### Your task
From the records below, work out how many lines carry the string "jugar". Leave out everything but the number.

——

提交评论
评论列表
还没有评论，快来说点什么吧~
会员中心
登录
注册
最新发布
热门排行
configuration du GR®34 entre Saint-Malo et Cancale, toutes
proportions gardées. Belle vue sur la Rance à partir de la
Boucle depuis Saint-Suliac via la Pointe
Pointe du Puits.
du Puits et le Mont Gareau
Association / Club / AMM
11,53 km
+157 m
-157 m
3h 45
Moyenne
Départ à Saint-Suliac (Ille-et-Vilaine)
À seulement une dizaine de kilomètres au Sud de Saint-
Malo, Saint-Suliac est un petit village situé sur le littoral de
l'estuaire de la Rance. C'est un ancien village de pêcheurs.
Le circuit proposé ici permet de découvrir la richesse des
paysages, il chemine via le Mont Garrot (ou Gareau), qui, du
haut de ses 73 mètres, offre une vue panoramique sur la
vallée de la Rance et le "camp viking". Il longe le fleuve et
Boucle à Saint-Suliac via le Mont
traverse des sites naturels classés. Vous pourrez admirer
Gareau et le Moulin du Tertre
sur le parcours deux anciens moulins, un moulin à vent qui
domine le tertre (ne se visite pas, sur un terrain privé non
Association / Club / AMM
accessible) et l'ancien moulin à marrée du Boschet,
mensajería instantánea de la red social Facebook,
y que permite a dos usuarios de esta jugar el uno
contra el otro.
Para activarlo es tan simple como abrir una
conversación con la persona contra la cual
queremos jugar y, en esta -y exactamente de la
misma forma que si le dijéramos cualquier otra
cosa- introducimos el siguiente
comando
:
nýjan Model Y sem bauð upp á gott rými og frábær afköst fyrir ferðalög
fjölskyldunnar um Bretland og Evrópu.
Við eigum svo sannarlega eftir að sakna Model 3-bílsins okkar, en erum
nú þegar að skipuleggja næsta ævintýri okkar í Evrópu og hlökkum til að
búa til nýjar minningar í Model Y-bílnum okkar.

——

### Response below
2